Selain itu, hanya pindah ke rantai POW lain – seperti Bitcoin – mungkin tidak mungkin dilakukan secara wajar.

“Sebagian besar penambang Ethereum menggunakan GPU sedangkan Bitcoin menggunakan ASIC, prosesor yang lebih kuat yang diarahkan ke Bitcoin mining,” jelas Rodriguez. “GPU terlalu lemah untuk menambang Bitcoin secara menguntungkan.”

Beberapa penambang Ethereum berencana untuk meluncurkan yang baru Garpu Ethereum POW (ETHPOW) segera setelah Penggabungan untuk mempertahankan kepentingan mereka. Namun, banyak penyedia layanan dan infrastruktur Ethereum utama telah mengkonfirmasi bahwa mereka tidak akan melayani garpu ini.

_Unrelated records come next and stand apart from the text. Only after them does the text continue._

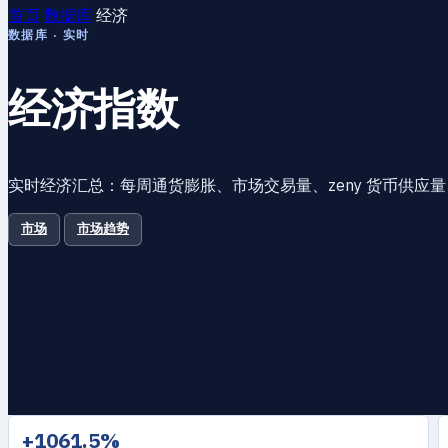
首页
数据库
经济
数据库 · 实时
经济指数
实时经济汇总：每周通货膨胀、市场交易量、zeny 货币供
市场
市场趋势
+1061.5%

Namun demikian, potensi ETHPOW telah menciptakan beberapa komplikasi ekonomi di lapisan DeFi dan dapp Ethereum. Banyak pengguna Ethereum meminjam ETH dari protokol seperti AAVE untuk mengumpulkan ETH sebanyak mungkin sebelum fork. Secara teoritis, ini berarti mereka mendapatkan ETH pada rantai POS dan POW Ethereum.

Hal ini telah memaksa AAVE mengalami kesulitan likuiditas. Masyarakat sangat memberikan suara untuk menghentikan peminjaman ETH mengingat besarnya jumlah ETH yang telah dipinjamkan. Jika terlalu banyak yang dipinjamkan, mungkin tidak cukup untuk memproses likuidasi peminjam, menciptakan potensi kebangkrutan.

Pos Coinbase Memecah Risiko Sekitar Penggabungan muncul pertama kali di cermin.web.id.